AMD, US0079031078

New launch window for AMD Spartan UltraScale+ SU200P FPGA

16.06.2026 - 05:50:33 | ad-hoc-news.de

AMD is preparing volume production of its Spartan UltraScale+ SU200P FPGA, a low-power, high-I/O device aimed at industrial, networking and embedded designs that need strong security and scalability without the cost of high-end FPGAs.

AMD, US0079031078
AMD, US0079031078

Edited by ad hoc news New Releases & Launches Desk. Reviewed before publication on 06/15/2026 at 10:45 PM ET. Details in the imprint.

AMD is pushing its FPGA portfolio further into embedded and industrial applications as the Spartan UltraScale+ SU200P FPGA moves into volume production in July 2026, giving hardware designers a larger, more capable part in the low-power Spartan family without stepping up to premium-priced devices. According to AMD, the SU200P is the biggest and most feature-rich Spartan UltraScale+ part to date, with high I/O density, 16 nm FinFET process technology and integrated security features aimed at long-lived systems. An AMD blog on the Spartan UltraScale+ family highlights that the SU200P is now entering production after an evaluation phase.

What the Spartan UltraScale+ SU200P brings to embedded and industrial designs

The Spartan UltraScale+ SU200P targets designers who need a mid-range FPGA for control, I/O expansion, bridging and sensor aggregation in markets such as industrial automation, healthcare equipment, test and measurement and communications infrastructure, where cost and power limits rule out larger Versal and Kintex devices. Built on AMD’s 16 nm FinFET process, the SU200P offers more logic and memory resources than other Spartan UltraScale+ parts, alongside support for up to hundreds of user I/O pins that can operate across roughly 1.0 V to 3.3 V ranges, enabling direct connection to a mix of legacy and modern interfaces without external level shifters, which can simplify board design and reduce bill-of-materials costs.

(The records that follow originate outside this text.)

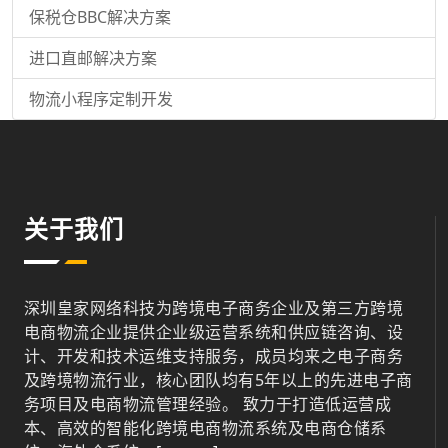
保税仓BBC解决方案
进口直邮解决方案
物流小程序定制开发
关于我们
深圳皇家网络科技为跨境电子商务企业及第三方跨境
电商物流企业提供企业级运营系统和供应链咨询、设
计、开发和技术运维支持服务，成员均来之电子商务
及跨境物流行业，核心团队均有5年以上的先进电子商
务项目及电商物流管理经验。 致力于打造低运营成
本、高效的智能化跨境电商物流系统及电商仓储系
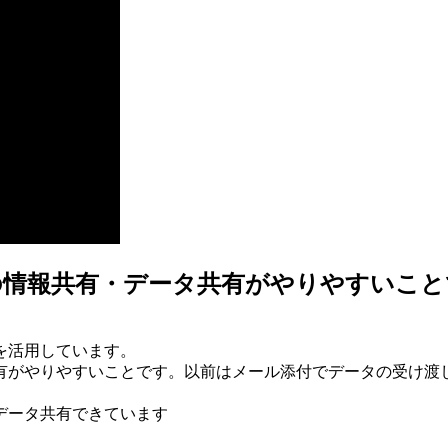
先との情報共有・データ共有がやりやすいこ
1を活用しています。
ータ共有がやりやすいことです。以前はメール添付でデータの受け
にデータ共有できています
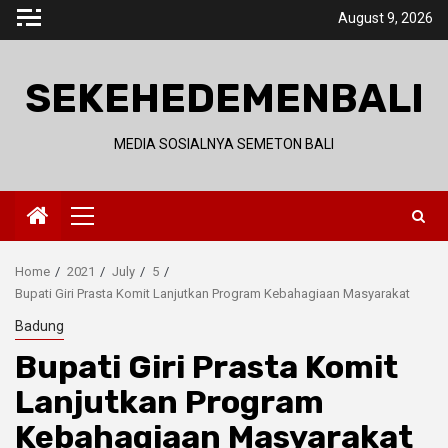
Skip
August 9, 2026
to
content
SEKEHEDEMENBALI
MEDIA SOSIALNYA SEMETON BALI
Primary
Menu
Home
2021
July
5
Bupati Giri Prasta Komit Lanjutkan Program Kebahagiaan Masyarakat
Badung
Bupati Giri Prasta Komit
Lanjutkan Program
Kebahagiaan Masyarakat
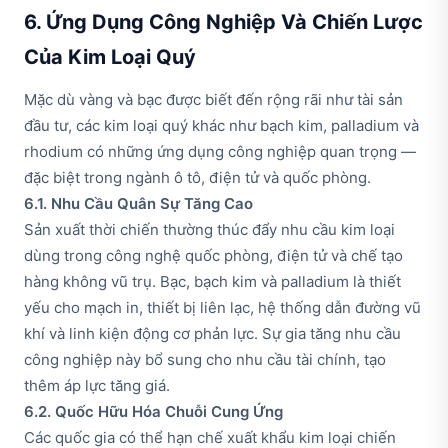
6. Ứng Dụng Công Nghiệp Và Chiến Lược
Của Kim Loại Quý
Mặc dù vàng và bạc được biết đến rộng rãi như tài sản
đầu tư, các kim loại quý khác như bạch kim, palladium và
rhodium có những ứng dụng công nghiệp quan trọng —
đặc biệt trong ngành ô tô, điện tử và quốc phòng.
6.1. Nhu Cầu Quân Sự Tăng Cao
Sản xuất thời chiến thường thúc đẩy nhu cầu kim loại
dùng trong công nghệ quốc phòng, điện tử và chế tạo
hàng không vũ trụ. Bạc, bạch kim và palladium là thiết
yếu cho mạch in, thiết bị liên lạc, hệ thống dẫn đường vũ
khí và linh kiện động cơ phản lực. Sự gia tăng nhu cầu
công nghiệp này bổ sung cho nhu cầu tài chính, tạo
thêm áp lực tăng giá.
6.2. Quốc Hữu Hóa Chuỗi Cung Ứng
Các quốc gia có thể hạn chế xuất khẩu kim loại chiến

Beyond raw I/O count, AMD emphasizes hardened security blocks in the Spartan UltraScale+ line, including secure boot, bitstream encryption and authentication features that are increasingly required in connected industrial and medical systems that must resist tampering over long lifecycles. The SU200P leverages the same Spartan UltraScale+ tool flow via the Vivado Design Suite, so teams already prototyping on smaller Spartan devices can scale their designs to the larger SU200P with minimal changes, while retaining support for familiar IP blocks and design methodologies that have been established in earlier Xilinx-era Spartan generations. For engineering teams, that continuity can cut bring-up time and reduce project risk when migrating existing control or monitoring designs to the new part.

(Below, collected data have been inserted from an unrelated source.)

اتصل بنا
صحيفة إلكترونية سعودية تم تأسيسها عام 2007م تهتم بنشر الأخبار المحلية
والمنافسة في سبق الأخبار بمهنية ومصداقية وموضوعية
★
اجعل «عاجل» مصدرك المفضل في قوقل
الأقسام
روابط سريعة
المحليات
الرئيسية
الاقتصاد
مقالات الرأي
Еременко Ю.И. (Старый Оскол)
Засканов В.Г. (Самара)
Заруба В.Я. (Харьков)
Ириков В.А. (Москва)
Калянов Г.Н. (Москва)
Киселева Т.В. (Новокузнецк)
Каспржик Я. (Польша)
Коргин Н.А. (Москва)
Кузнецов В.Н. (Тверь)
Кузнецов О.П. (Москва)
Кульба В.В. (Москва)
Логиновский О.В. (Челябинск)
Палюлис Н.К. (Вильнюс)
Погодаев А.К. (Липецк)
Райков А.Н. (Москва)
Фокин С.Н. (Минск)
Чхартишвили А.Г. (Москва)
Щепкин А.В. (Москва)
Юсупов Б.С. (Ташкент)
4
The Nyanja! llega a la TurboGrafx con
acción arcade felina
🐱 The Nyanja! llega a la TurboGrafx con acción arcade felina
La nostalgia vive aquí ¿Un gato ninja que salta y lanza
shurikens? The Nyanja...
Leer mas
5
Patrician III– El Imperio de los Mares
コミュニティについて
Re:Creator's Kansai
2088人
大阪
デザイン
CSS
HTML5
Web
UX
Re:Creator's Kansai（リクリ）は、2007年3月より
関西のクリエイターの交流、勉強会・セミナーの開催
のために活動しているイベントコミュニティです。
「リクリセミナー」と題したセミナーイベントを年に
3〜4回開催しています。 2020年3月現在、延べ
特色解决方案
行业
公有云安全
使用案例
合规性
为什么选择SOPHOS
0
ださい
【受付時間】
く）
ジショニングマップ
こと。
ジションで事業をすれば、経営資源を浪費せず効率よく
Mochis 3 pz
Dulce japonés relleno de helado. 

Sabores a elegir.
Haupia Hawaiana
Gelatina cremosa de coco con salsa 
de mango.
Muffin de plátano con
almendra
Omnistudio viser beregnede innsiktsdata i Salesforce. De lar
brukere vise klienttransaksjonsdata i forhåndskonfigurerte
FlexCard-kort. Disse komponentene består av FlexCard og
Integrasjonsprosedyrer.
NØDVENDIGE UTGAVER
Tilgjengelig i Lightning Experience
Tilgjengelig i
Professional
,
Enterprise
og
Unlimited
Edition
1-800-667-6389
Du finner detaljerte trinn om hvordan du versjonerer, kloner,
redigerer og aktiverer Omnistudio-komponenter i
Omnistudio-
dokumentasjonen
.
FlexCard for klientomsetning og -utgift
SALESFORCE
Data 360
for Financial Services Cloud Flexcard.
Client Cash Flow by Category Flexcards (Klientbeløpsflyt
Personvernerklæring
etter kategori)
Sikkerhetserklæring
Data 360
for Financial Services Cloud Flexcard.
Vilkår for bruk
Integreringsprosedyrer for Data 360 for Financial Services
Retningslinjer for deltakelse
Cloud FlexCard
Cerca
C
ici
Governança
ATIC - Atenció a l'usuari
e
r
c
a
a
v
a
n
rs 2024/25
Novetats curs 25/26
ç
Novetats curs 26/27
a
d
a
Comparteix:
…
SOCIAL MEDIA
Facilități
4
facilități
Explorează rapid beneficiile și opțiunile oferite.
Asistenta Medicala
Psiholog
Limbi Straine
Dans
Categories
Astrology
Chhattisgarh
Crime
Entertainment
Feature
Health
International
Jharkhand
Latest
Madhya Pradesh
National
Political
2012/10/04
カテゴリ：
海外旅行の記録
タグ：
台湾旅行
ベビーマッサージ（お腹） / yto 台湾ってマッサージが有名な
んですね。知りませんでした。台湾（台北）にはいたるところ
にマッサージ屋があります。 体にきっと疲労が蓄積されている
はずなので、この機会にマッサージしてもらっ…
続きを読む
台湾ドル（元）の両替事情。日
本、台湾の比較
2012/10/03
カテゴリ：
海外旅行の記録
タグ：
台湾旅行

On the commercial side, AMD positions Spartan UltraScale+ as the low-power, cost-optimized entry point in its programmable logic stack, below Artix and Kintex products, but with enough capacity for complex state machines, soft processors and custom accelerators in edge systems. Distributors such as ASI list AMD’s embedded and FPGA families as central components for networking, security and storage platforms, underscoring how parts like the SU200P are meant to slot into wide, high-volume OEM designs rather than niche boards. Channel communications from partners that also promote AMD EPYC embedded processors show AMD’s broader strategy of pairing FPGAs and CPUs in complete platform offerings for industrial and communications customers. For buyers, this means the SU200P will be offered through AMD sales and authorized distributors as part of a larger ecosystem, not as a one-off specialty component.

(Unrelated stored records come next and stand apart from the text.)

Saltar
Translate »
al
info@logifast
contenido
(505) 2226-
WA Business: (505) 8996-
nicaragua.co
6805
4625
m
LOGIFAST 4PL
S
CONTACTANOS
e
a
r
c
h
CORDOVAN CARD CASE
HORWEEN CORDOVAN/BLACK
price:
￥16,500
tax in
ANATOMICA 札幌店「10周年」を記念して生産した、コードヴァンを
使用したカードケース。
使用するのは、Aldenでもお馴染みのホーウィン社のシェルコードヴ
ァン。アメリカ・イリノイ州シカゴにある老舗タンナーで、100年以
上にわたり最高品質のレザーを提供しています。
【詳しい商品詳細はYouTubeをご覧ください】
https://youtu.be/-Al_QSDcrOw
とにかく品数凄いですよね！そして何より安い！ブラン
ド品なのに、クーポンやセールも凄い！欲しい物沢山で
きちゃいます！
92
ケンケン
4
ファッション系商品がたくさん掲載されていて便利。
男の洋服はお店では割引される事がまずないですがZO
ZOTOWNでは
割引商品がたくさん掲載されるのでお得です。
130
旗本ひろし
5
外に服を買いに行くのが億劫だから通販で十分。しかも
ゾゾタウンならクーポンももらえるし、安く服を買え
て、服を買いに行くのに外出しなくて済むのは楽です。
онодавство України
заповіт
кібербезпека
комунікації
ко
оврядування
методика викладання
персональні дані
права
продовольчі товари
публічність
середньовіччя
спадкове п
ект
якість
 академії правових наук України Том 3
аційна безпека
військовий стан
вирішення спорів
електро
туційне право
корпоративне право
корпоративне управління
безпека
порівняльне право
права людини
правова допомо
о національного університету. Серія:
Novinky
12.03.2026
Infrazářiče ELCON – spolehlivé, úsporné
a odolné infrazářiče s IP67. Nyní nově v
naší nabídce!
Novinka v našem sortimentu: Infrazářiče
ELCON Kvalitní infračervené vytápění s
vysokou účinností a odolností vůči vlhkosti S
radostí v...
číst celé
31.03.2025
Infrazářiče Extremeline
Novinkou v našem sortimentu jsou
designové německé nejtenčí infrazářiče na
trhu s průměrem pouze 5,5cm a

Strategically, Spartan UltraScale+ extends AMD’s reach beyond its higher-profile data center GPUs and EPYC CPUs into the long-tail of embedded systems that require stable supply, long-term availability and conservative thermal envelopes. The company states that SU200P silicon can be ordered through AMD sales or authorized distributors, with the aim of providing a straightforward path from evaluation kits to mass production boards in sectors like factory automation, smart grid equipment and ruggedized communications hardware. While FPGAs are a relatively small slice of AMD’s overall revenue compared with data center compute, they broaden the company’s portfolio in markets where Intel and smaller FPGA vendors also compete for sockets. Shares of Advanced Micro Devices (ISIN US0079031078) traded on NASDAQ at $352.03 on 06/14/2026, according to market data summarized by Investing.com’s AMD overview, reflecting investor focus on its AI and data center lines alongside its embedded products.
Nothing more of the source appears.